For both products, memory usage is based on the working set of data. That should be small for what we need to do. If users want to use the bundled software for other uses, it would be up to them to ensure the node is properly sized.
yes we took a look at that as well, however pacemaker/corosync are very (very very) hard to package, making them a problematic solution for gitlab (the package).
Also, while i love corosync, it relies heavily on network stability, so it doesnt play well with our cloud based infrastructure.
On failover, Repmgrd would update the required key in a key/value store. This change would be picked up by Pgbouncer which would then propagate the change to the rest of Pgbouncer processes. That would then allow the traffic to be sent to the new primary.
Comparison
Complexity
Performance
Configuration
Features
Resources
Size
License
Etcd
Only for key-value store
Highly performant as key/value store
Requires 2 ports to be opened (Client requests and peer comms)

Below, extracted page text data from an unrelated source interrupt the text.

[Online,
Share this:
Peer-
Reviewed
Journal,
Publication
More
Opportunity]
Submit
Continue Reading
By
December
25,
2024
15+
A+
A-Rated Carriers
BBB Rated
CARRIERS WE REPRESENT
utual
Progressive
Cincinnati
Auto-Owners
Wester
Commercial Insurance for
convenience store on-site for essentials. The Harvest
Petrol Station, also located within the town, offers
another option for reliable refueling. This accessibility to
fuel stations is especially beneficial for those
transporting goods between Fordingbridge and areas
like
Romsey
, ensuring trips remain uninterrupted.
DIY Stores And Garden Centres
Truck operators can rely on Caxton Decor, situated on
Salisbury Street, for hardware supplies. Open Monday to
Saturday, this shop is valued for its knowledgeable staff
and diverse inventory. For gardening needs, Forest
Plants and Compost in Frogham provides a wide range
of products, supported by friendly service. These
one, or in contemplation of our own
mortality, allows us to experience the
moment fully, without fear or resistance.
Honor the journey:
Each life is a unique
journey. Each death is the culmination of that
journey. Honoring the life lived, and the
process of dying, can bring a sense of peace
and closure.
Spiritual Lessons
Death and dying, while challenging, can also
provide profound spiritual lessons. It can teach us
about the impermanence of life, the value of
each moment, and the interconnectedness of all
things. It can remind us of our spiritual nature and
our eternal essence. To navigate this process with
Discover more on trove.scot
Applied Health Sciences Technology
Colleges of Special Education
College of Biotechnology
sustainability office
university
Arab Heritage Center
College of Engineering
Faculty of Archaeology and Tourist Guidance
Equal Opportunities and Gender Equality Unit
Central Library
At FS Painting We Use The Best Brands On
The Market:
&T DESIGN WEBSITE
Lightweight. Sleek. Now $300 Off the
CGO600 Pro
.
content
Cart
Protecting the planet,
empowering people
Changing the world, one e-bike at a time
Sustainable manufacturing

Only used as key/value store
For our use case, memory req. should be minimal
9ish MB
Apache 2.0
Consul
Key/value store is one of the features. Product with more features
Key/value store wise, less performant
Requires 4 ports (API, client, peer internal, peer external comms). For additional features, more ports
Health checks, Service discovery
For our use case, memory req. should be minimal
9ish MB
MPL 2.0
Pros vs Cons
For our current use case, PG HA failover key/value store: I would choose etcd. The fact that it requires 2 ports and that it is simpler to configure are the important factors. High performance does not matter for our use case, we don't expect a lot of traffic.
Future proofing: I would choose Consul. It has way more interesting features that could ultimately simplify required configuration. For example, it could unblock https://gitlab.com/gitlab-org/gitlab-ee/issues/2042 and allow us to build an EE feature which would allow the application to also read from read-only secondaries. We could also think about how to expend it further to use for secrets management between nodes.

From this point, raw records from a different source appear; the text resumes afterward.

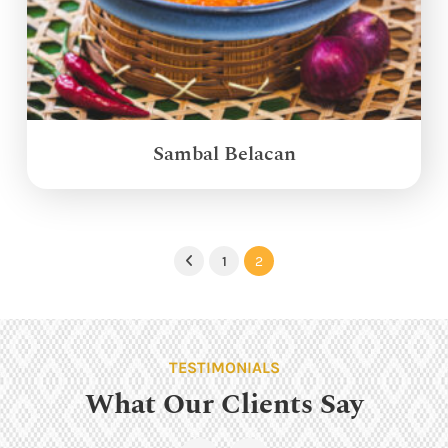
Sambal Belacan
1
2
Previous
TESTIMONIALS
What Our Clients Say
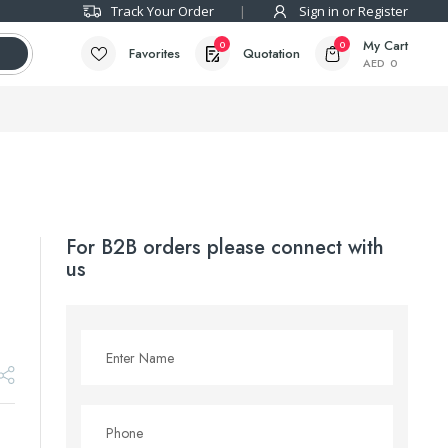
Track Your Order
Sign in or Register
My Cart
0
0
Favorites
Quotation
AED
0
For B2B orders please connect with
us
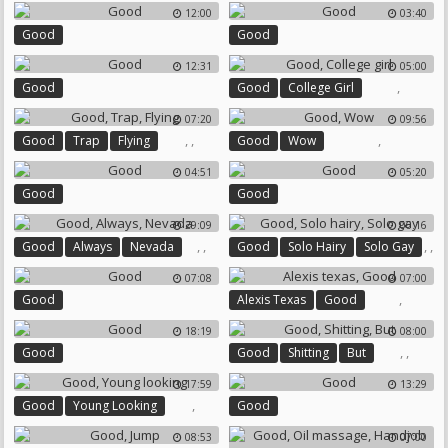
12:00
03:40
Good
Good
12:31
05:00
,
Good
Good
College Girl
07:20
09:56
,
,
,
Good
Trap
Flying
Good
Wow
04:51
05:20
Good
Good
29:09
06:16
,
,
,
,
Good
Always
Nevada
Good
Solo Hairy
Solo Gay
07:08
07:00
,
Good
Alexis Texas
Good
18:19
08:00
,
,
Good
Good
Shitting
But
17:59
13:29
,
Good
Young Looking
Good
08:53
07:00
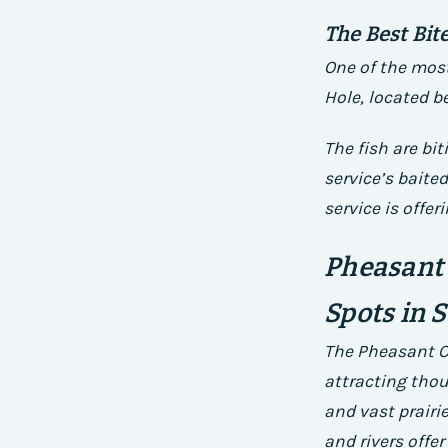
The Best Bit
One of the most
Hole, located b
The fish are bi
service’s bait
service is offer
Pheasant 
Spots in 
The Pheasant O
attracting thou
and vast prairi
and rivers offer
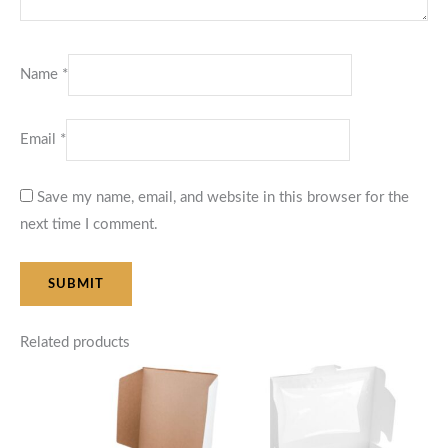
Name
*
Email
*
Save my name, email, and website in this browser for the
next time I comment.
Related products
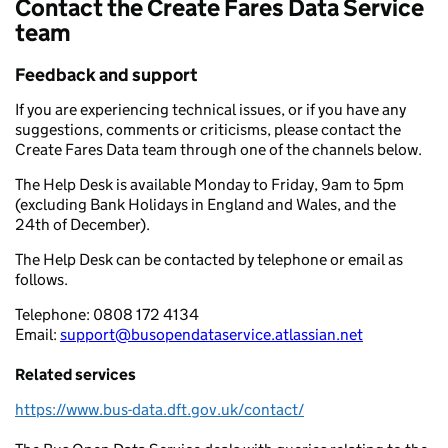
Contact the Create Fares Data Service
team
Feedback and support
If you are experiencing technical issues, or if you have any
suggestions, comments or criticisms, please contact the
Create Fares Data team through one of the channels below.
The Help Desk is available Monday to Friday, 9am to 5pm
(excluding Bank Holidays in England and Wales, and the
24th of December).
The Help Desk can be contacted by telephone or email as
follows.
Telephone:
0808 172 4134
Email:
support@busopendataservice.atlassian.net
Related services
https://www.bus-data.dft.gov.uk/contact/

Maintainability: I would choose Consul *. Production team already has this in the infrastructure and there is or will be knowledge in the company whose expertise we could re-use. * Here comes a but: The fact that production team is using Consul in the infra. does not bring value to the PG HA solution because production is using this independently and will use this independently from the package. However, there is something to be said about in house expertise.

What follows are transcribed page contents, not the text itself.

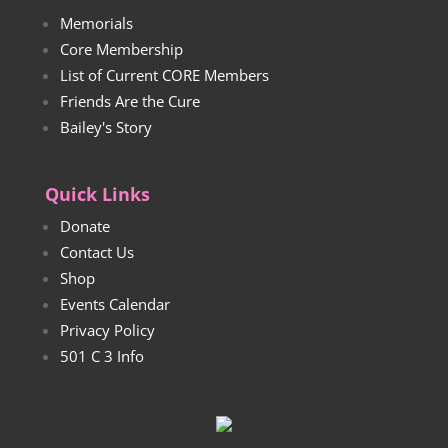
Memorials
Core Membership
List of Current CORE Members
Friends Are the Cure
Bailey's Story
Quick Links
Donate
Contact Us
Shop
Events Calendar
Privacy Policy
501 C 3 Info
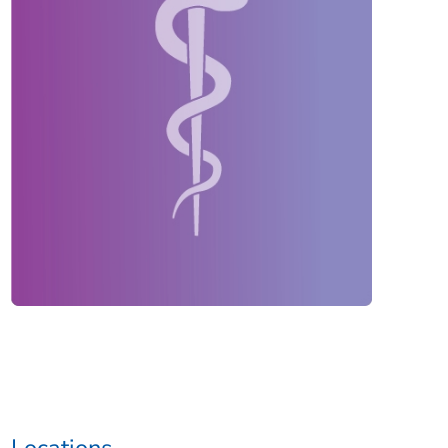
Locations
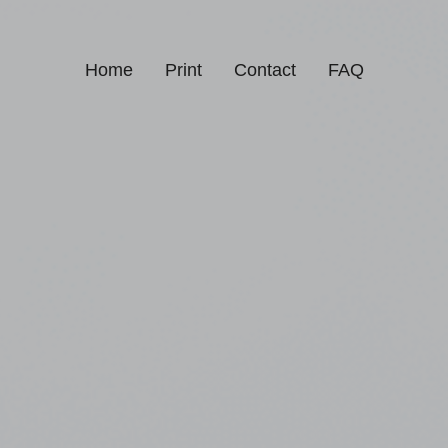
Home
Print
Contact
FAQ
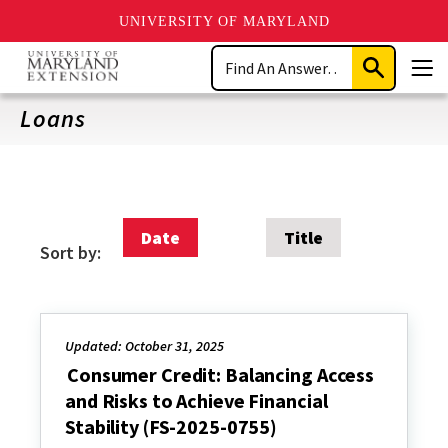
UNIVERSITY OF MARYLAND
Skip
Search
to
Submit
Men
main
Search
content
Loans
Date
Title
Sort by:
Updated: October 31, 2025
Consumer Credit: Balancing Access
and Risks to Achieve Financial
Stability (FS-2025-0755)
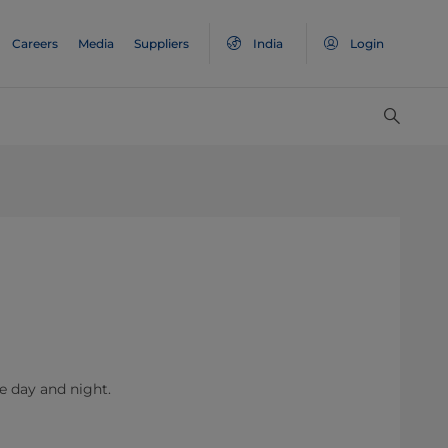
Careers
Media
Suppliers
India
Login
he day and night.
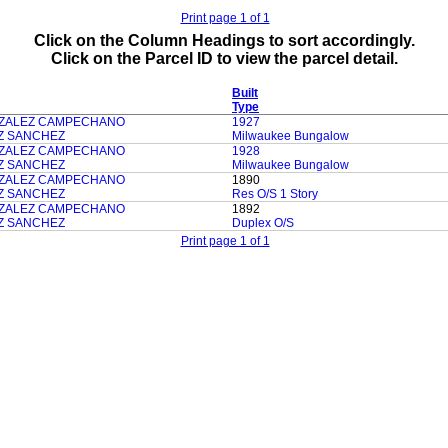
Print page 1 of 1
Click on the Column Headings to sort accordingly.
Click on the Parcel ID to view the parcel detail.
Built
Type
ZALEZ CAMPECHANO
1927
Z SANCHEZ
Milwaukee Bungalow
ZALEZ CAMPECHANO
1928
Z SANCHEZ
Milwaukee Bungalow
ZALEZ CAMPECHANO
1890
Z SANCHEZ
Res O/S 1 Story
ZALEZ CAMPECHANO
1892
Z SANCHEZ
Duplex O/S
Print page 1 of 1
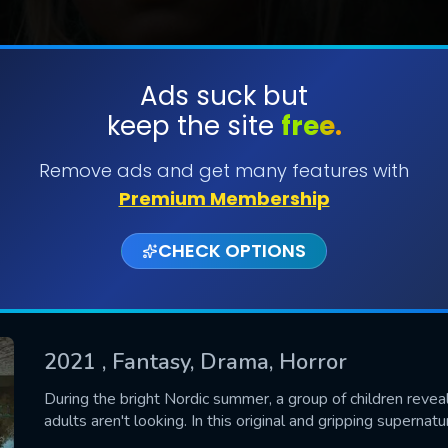
Ads suck but
keep the site
free.
SUBMIT
Remove ads and get many features with
Premium Membership
CHECK OPTIONS
2021
, Fantasy, Drama, Horror
CONTACT US
During the bright Nordic summer, a group of children reve
adults aren't looking. In this original and gripping supernatu
Please fill all fields.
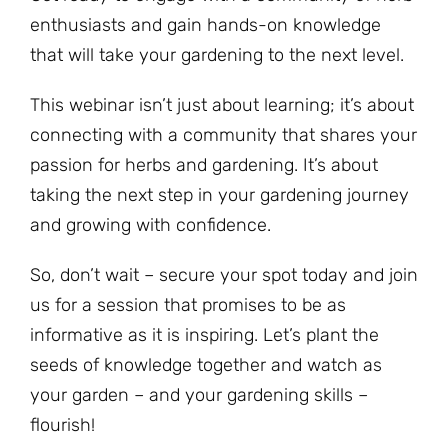
enthusiasts and gain hands-on knowledge
that will take your gardening to the next level.
This webinar isn’t just about learning; it’s about
connecting with a community that shares your
passion for herbs and gardening. It’s about
taking the next step in your gardening journey
and growing with confidence.
So, don’t wait – secure your spot today and join
us for a session that promises to be as
informative as it is inspiring. Let’s plant the
seeds of knowledge together and watch as
your garden – and your gardening skills –
flourish!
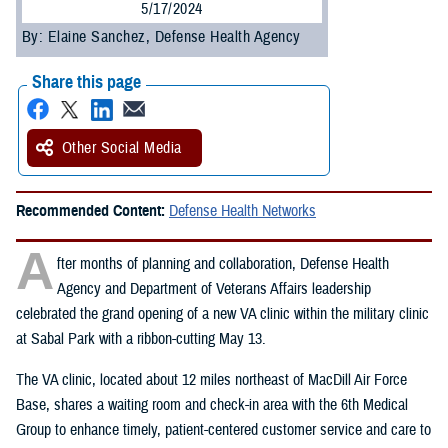
5/17/2024
By: Elaine Sanchez, Defense Health Agency
Share this page
Other Social Media
Recommended Content:
Defense Health Networks
A
fter months of planning and collaboration, Defense Health
Agency and Department of Veterans Affairs leadership
celebrated the grand opening of a new VA clinic within the military clinic
at Sabal Park with a ribbon-cutting May 13.
The VA clinic, located about 12 miles northeast of MacDill Air Force
Base, shares a waiting room and check-in area with the 6th Medical
Group to enhance timely, patient-centered customer service and care to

Maturity: I would choose Etcd. Not that I think Consul is not stable piece of software, but for what it does Etcd has more kilometers behind it.
From all the data at our disposal at this point of discussion, I think we should go with Consul. The maintainability and additional options it opens for future gives more value and for our use case, it will do the same etcd can do at the moment.
@stanhu@ibaum Let me know what you think about this.
In order to get consul up and running I need to start by automating the following
Deploying consul cluster
I'll start by working similar to repmgrd. After install, a user would need to run a join command to get the nodes to cluster together. They just need to know the name of one node in the cluster. I think I prefer this to embedding node names in gitlab.rb. It should be safe to assume nodes will be added and removed over time. So forcing users to maintain the attribute list seems the wrong way.
Deploying consul agent
Initially it needs to deploy to PostgreSQL and Pgbouncer nodes
Add postgresql service, with status check to PostgreSQL nodes
Add service to watch and react to postgresql service updates on pgbouncer nodes
Current known unknowns:
I don't think we need a gitlab-ctl consul subcommand. The command line application is smart enough to talk to the local agent, and get its configuration from there. So we don't need to have any GitLab specific command line options. For workflow consistency, we might consider adding the subcommand anyway, and just blindly passing the arguments on to the consul command.
Initial release is out, and should be considered beta. I've added several issues as related issues to this ticket. These are all bug fixes or enhancements.